BEGIN Exercise materials

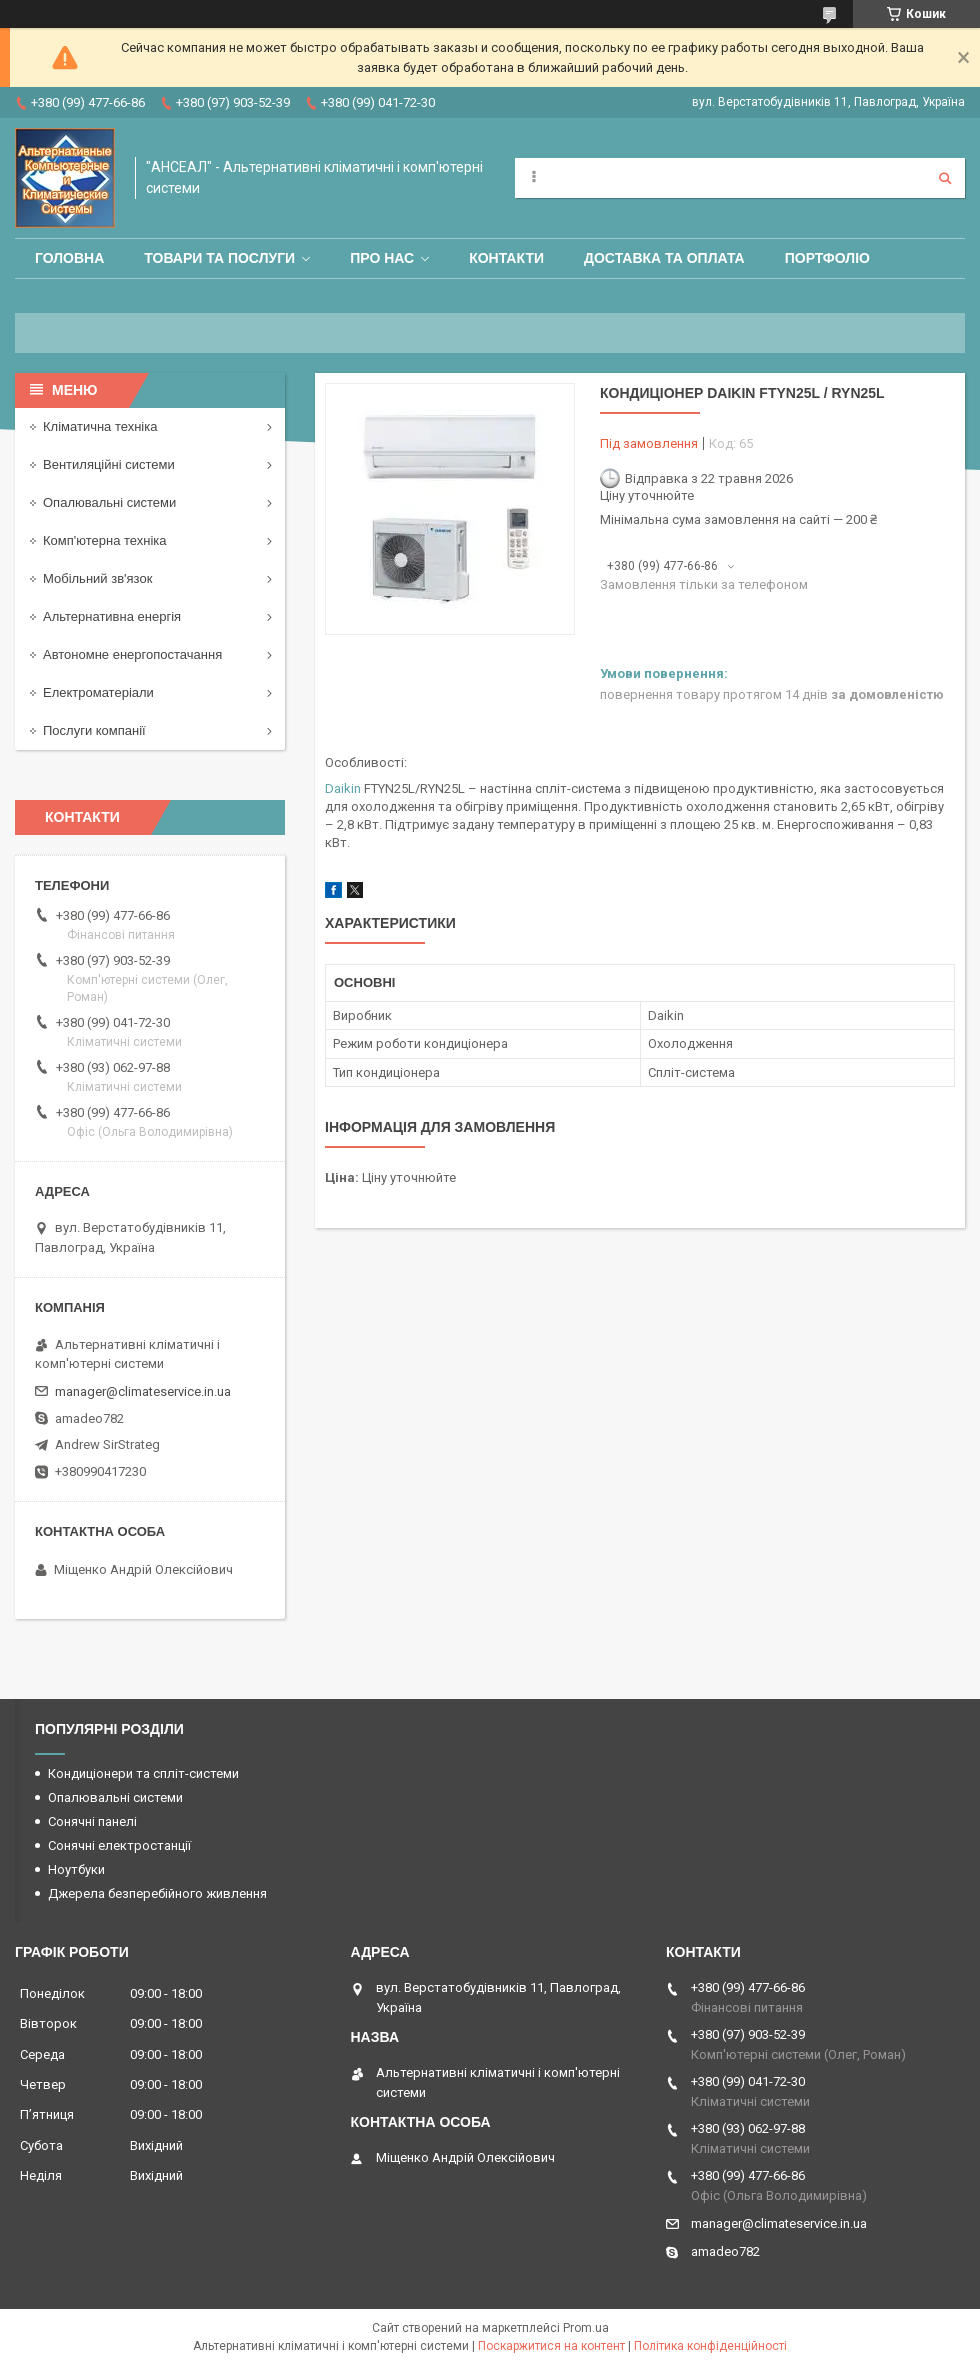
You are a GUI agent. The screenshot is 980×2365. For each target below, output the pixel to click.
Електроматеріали (98, 692)
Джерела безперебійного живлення (157, 1893)
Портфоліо (827, 258)
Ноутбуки (76, 1869)
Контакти (506, 258)
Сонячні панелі (92, 1821)
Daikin (343, 788)
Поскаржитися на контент (551, 2346)
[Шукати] (945, 178)
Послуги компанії (94, 730)
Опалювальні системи (109, 502)
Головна (69, 258)
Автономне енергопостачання (132, 654)
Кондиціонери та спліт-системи (143, 1773)
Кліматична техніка (100, 426)
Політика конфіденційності (710, 2346)
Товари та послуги (219, 258)
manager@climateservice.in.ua (143, 1391)
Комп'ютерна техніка (105, 540)
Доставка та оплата (664, 258)
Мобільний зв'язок (97, 578)
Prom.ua (586, 2328)
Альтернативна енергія (112, 616)
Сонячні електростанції (119, 1845)
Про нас (382, 258)
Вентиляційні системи (109, 464)
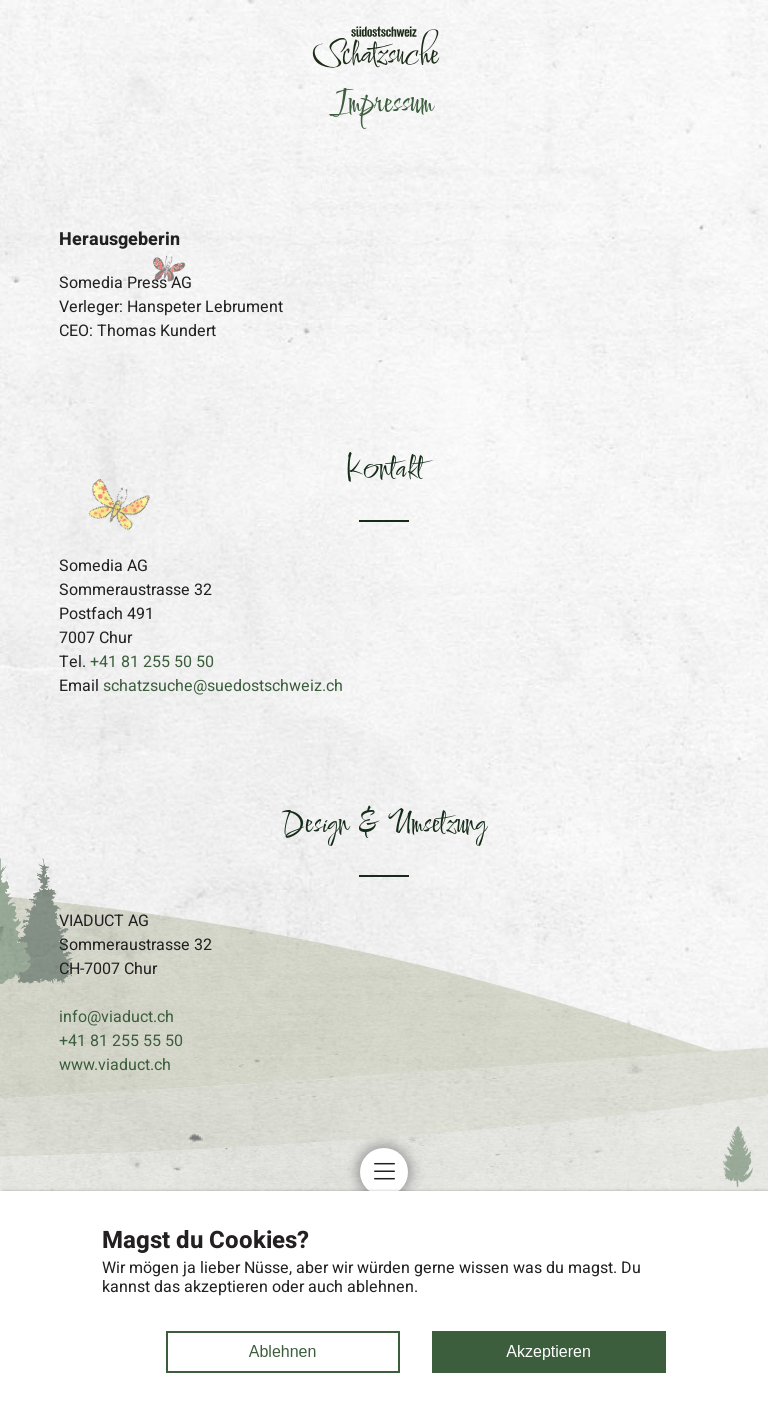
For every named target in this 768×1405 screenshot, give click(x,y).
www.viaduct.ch (115, 1065)
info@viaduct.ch (116, 1017)
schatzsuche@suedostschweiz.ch (223, 686)
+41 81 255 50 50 (152, 662)
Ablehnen (283, 1351)
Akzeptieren (548, 1351)
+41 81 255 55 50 (121, 1041)
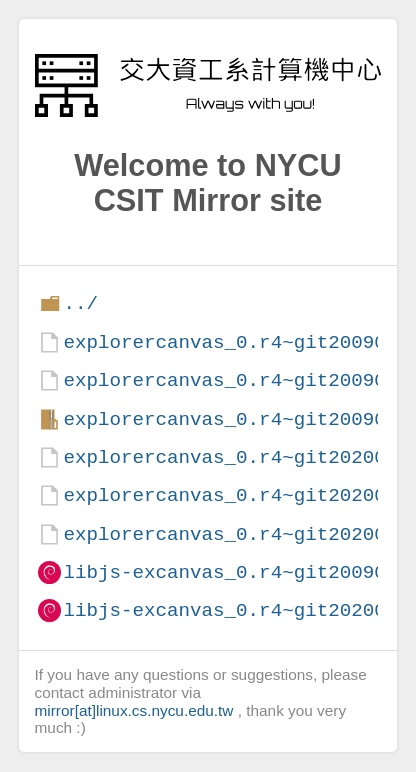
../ (80, 303)
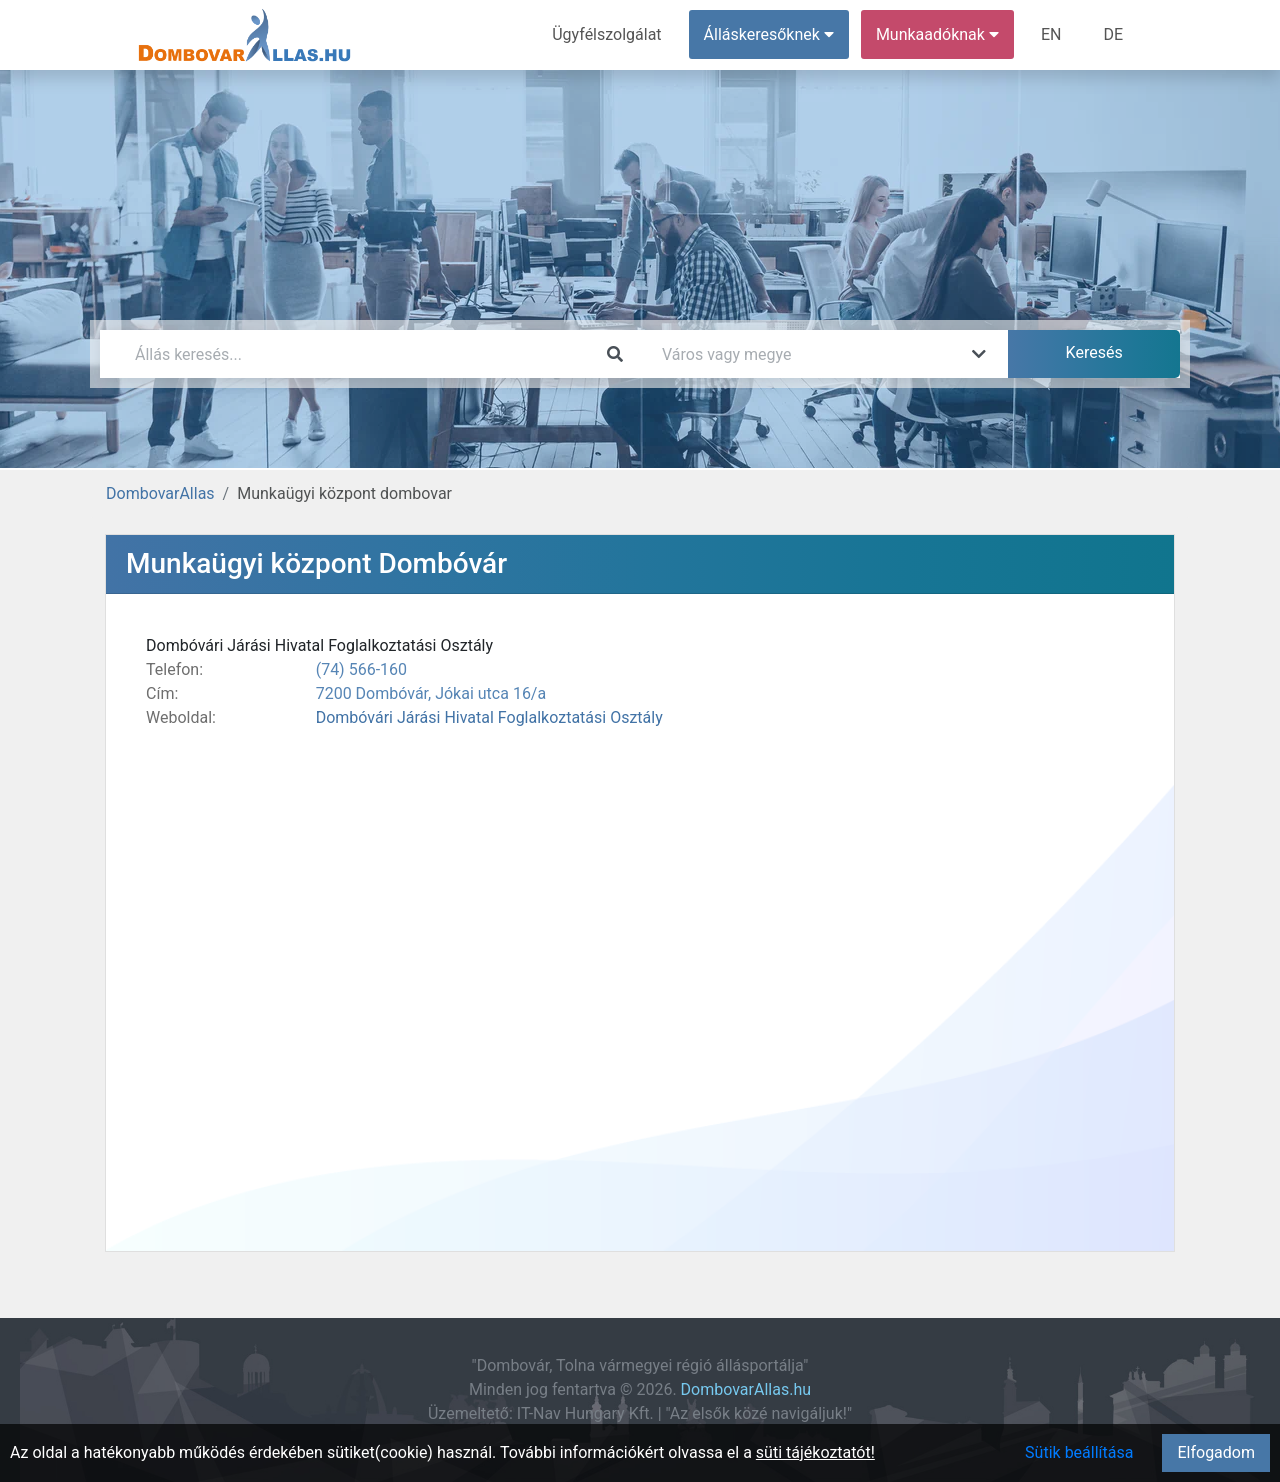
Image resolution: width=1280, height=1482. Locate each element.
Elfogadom (1216, 1452)
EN (1051, 34)
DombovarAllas (160, 493)
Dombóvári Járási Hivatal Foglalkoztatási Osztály (489, 717)
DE (1113, 34)
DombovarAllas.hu (746, 1389)
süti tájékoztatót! (815, 1452)
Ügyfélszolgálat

END Exercise materials

• **Task goal**:
Could you return the whole listing exactly, with every picture removed?

• **Answer section**:
You are a GUI agent. The screenshot is 980×2365. For each target below, output the pixel to click.
Електроматеріали (98, 692)
Джерела безперебійного живлення (157, 1893)
Портфоліо (827, 258)
Ноутбуки (76, 1869)
Контакти (506, 258)
Сонячні панелі (92, 1821)
Daikin (343, 788)
Поскаржитися на контент (551, 2346)
[Шукати] (945, 178)
Послуги компанії (94, 730)
Опалювальні системи (109, 502)
Головна (69, 258)
Автономне енергопостачання (132, 654)
Кондиціонери та спліт-системи (143, 1773)
Кліматична техніка (100, 426)
Політика конфіденційності (710, 2346)
Товари та послуги (219, 258)
manager@climateservice.in.ua (143, 1391)
Комп'ютерна техніка (105, 540)
Доставка та оплата (664, 258)
Мобільний зв'язок (97, 578)
Prom.ua (586, 2328)
Альтернативна енергія (112, 616)
Сонячні електростанції (119, 1845)
Про нас (382, 258)
Вентиляційні системи (109, 464)
For every named target in this 768×1405 screenshot, give click(x,y).
www.viaduct.ch (115, 1065)
info@viaduct.ch (116, 1017)
schatzsuche@suedostschweiz.ch (223, 686)
+41 81 255 50 50 (152, 662)
Ablehnen (283, 1351)
Akzeptieren (548, 1351)
+41 81 255 55 50 (121, 1041)
../ (80, 303)
Image resolution: width=1280, height=1482. Locate each element.
Elfogadom (1216, 1452)
EN (1051, 34)
DombovarAllas (160, 493)
Dombóvári Járási Hivatal Foglalkoztatási Osztály (489, 717)
DE (1113, 34)
DombovarAllas.hu (746, 1389)
süti tájékoztatót! (815, 1452)
Ügyfélszolgálat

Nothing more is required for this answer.